**WHAT TO PRODUCE:** Lines in the data below that contain the word "electrónico" are to be copied.
**** SUPPLIED RECORDS
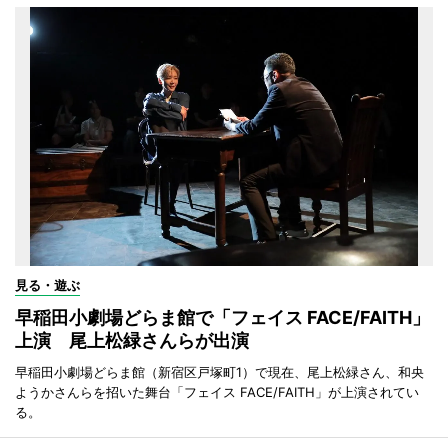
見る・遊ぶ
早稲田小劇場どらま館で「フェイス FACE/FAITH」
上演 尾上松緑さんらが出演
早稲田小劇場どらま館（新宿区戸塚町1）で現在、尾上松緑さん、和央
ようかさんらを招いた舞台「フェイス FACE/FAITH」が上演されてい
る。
********
**** SUPPLIED RECORDS
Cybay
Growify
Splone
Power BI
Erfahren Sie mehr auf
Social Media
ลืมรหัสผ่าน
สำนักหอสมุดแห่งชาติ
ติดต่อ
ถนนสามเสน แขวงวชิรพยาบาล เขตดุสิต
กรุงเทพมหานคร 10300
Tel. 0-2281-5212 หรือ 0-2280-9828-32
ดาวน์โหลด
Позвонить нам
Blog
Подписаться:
********
**** SUPPLIED RECORDS
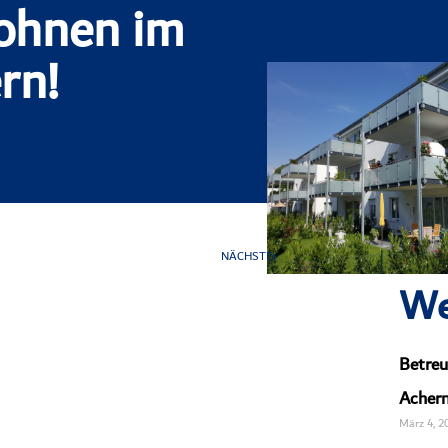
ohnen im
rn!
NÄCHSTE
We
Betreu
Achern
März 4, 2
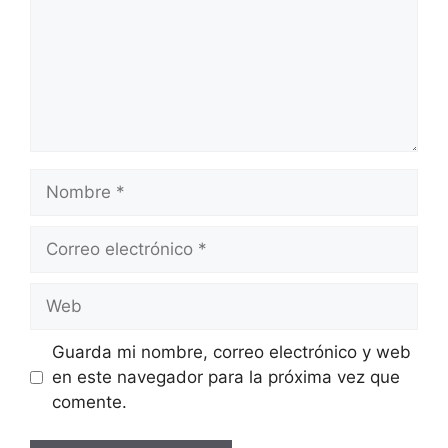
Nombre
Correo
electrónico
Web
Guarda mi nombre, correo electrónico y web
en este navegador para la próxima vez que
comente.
********
**RESULT OF THE EXERCISE:**
electrónico
Guarda mi nombre, correo electrónico y web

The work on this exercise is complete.